• Task requirements:
What you return should match every record exactly, with the images removed.

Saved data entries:
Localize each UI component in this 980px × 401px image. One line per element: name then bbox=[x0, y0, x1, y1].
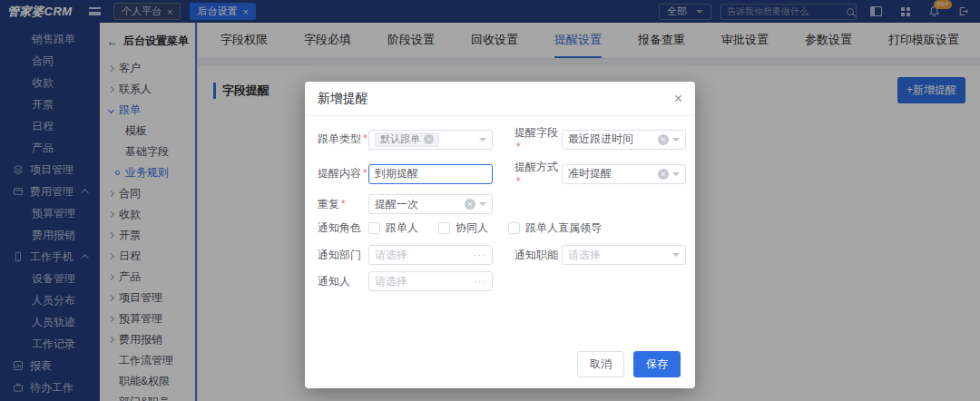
reminder-content-input[interactable] bbox=[375, 168, 486, 181]
reminder-content-field bbox=[368, 164, 493, 184]
chevron-down-icon bbox=[479, 138, 486, 142]
chevron-down-icon bbox=[672, 138, 680, 142]
notify-role-label: 通知角色 bbox=[318, 220, 368, 236]
repeat-select[interactable]: 提醒一次 bbox=[368, 194, 493, 214]
checkbox-icon[interactable] bbox=[508, 222, 520, 234]
save-button[interactable]: 保存 bbox=[633, 351, 681, 377]
tag-remove-icon[interactable] bbox=[424, 134, 434, 144]
clear-icon[interactable] bbox=[658, 134, 669, 145]
add-reminder-dialog: 新增提醒 × 跟单类型 默认跟单 提醒字段 最近跟进时间 bbox=[305, 82, 695, 388]
selected-tag: 默认跟单 bbox=[375, 132, 439, 147]
followup-type-label: 跟单类型 bbox=[318, 132, 368, 147]
reminder-field-select[interactable]: 最近跟进时间 bbox=[562, 130, 686, 150]
reminder-method-label: 提醒方式 bbox=[514, 160, 562, 188]
chevron-down-icon bbox=[672, 172, 680, 176]
notify-department-picker[interactable]: 请选择 bbox=[368, 245, 493, 265]
notify-person-picker[interactable]: 请选择 bbox=[368, 271, 493, 291]
checkbox-icon[interactable] bbox=[438, 222, 450, 234]
notify-department-label: 通知部门 bbox=[318, 248, 368, 263]
notify-job-select[interactable]: 请选择 bbox=[562, 245, 686, 265]
reminder-field-label: 提醒字段 bbox=[514, 125, 562, 153]
followup-type-select[interactable]: 默认跟单 bbox=[368, 130, 493, 150]
notify-job-label: 通知职能 bbox=[514, 248, 562, 263]
close-icon[interactable]: × bbox=[674, 92, 682, 106]
repeat-label: 重复 bbox=[318, 197, 368, 212]
reminder-content-label: 提醒内容 bbox=[318, 166, 368, 181]
chevron-down-icon bbox=[479, 202, 486, 206]
notify-person-label: 通知人 bbox=[318, 274, 368, 289]
checkbox-followup-owner[interactable]: 跟单人 bbox=[368, 220, 418, 236]
checkbox-collaborator[interactable]: 协同人 bbox=[438, 220, 488, 236]
chevron-down-icon bbox=[672, 253, 680, 257]
checkbox-owner-direct-leader[interactable]: 跟单人直属领导 bbox=[508, 220, 602, 236]
dialog-title: 新增提醒 bbox=[318, 91, 368, 107]
ellipsis-icon bbox=[474, 276, 486, 287]
cancel-button[interactable]: 取消 bbox=[577, 351, 624, 377]
clear-icon[interactable] bbox=[465, 199, 475, 210]
ellipsis-icon bbox=[474, 249, 486, 260]
clear-icon[interactable] bbox=[658, 169, 669, 180]
reminder-method-select[interactable]: 准时提醒 bbox=[562, 164, 686, 184]
checkbox-icon[interactable] bbox=[368, 222, 380, 234]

• Written solution:
Localize each UI component in this 980px × 401px image. One line per element: name then bbox=[x0, y0, x1, y1].
reminder-content-input[interactable] bbox=[375, 168, 486, 181]
reminder-content-field bbox=[368, 164, 493, 184]
chevron-down-icon bbox=[479, 138, 486, 142]
chevron-down-icon bbox=[672, 138, 680, 142]
notify-role-label: 通知角色 bbox=[318, 220, 368, 236]
repeat-select[interactable]: 提醒一次 bbox=[368, 194, 493, 214]
checkbox-icon[interactable] bbox=[508, 222, 520, 234]
save-button[interactable]: 保存 bbox=[633, 351, 681, 377]
tag-remove-icon[interactable] bbox=[424, 134, 434, 144]
clear-icon[interactable] bbox=[658, 134, 669, 145]
add-reminder-dialog: 新增提醒 × 跟单类型 默认跟单 提醒字段 最近跟进时间 bbox=[305, 82, 695, 388]
selected-tag: 默认跟单 bbox=[375, 132, 439, 147]
followup-type-label: 跟单类型 bbox=[318, 132, 368, 147]
reminder-field-select[interactable]: 最近跟进时间 bbox=[562, 130, 686, 150]
reminder-method-label: 提醒方式 bbox=[514, 160, 562, 188]
chevron-down-icon bbox=[672, 172, 680, 176]
notify-department-picker[interactable]: 请选择 bbox=[368, 245, 493, 265]
notify-person-picker[interactable]: 请选择 bbox=[368, 271, 493, 291]
checkbox-icon[interactable] bbox=[438, 222, 450, 234]
notify-department-label: 通知部门 bbox=[318, 248, 368, 263]
notify-job-select[interactable]: 请选择 bbox=[562, 245, 686, 265]
reminder-field-label: 提醒字段 bbox=[514, 125, 562, 153]
followup-type-select[interactable]: 默认跟单 bbox=[368, 130, 493, 150]
notify-job-label: 通知职能 bbox=[514, 248, 562, 263]
close-icon[interactable]: × bbox=[674, 92, 682, 106]
repeat-label: 重复 bbox=[318, 197, 368, 212]
reminder-content-label: 提醒内容 bbox=[318, 166, 368, 181]
chevron-down-icon bbox=[479, 202, 486, 206]
notify-person-label: 通知人 bbox=[318, 274, 368, 289]
checkbox-followup-owner[interactable]: 跟单人 bbox=[368, 220, 418, 236]
checkbox-collaborator[interactable]: 协同人 bbox=[438, 220, 488, 236]
chevron-down-icon bbox=[672, 253, 680, 257]
checkbox-owner-direct-leader[interactable]: 跟单人直属领导 bbox=[508, 220, 602, 236]
dialog-title: 新增提醒 bbox=[318, 91, 368, 107]
ellipsis-icon bbox=[474, 276, 486, 287]
cancel-button[interactable]: 取消 bbox=[577, 351, 624, 377]
clear-icon[interactable] bbox=[465, 199, 475, 210]
ellipsis-icon bbox=[474, 249, 486, 260]
clear-icon[interactable] bbox=[658, 169, 669, 180]
reminder-method-select[interactable]: 准时提醒 bbox=[562, 164, 686, 184]
checkbox-icon[interactable] bbox=[368, 222, 380, 234]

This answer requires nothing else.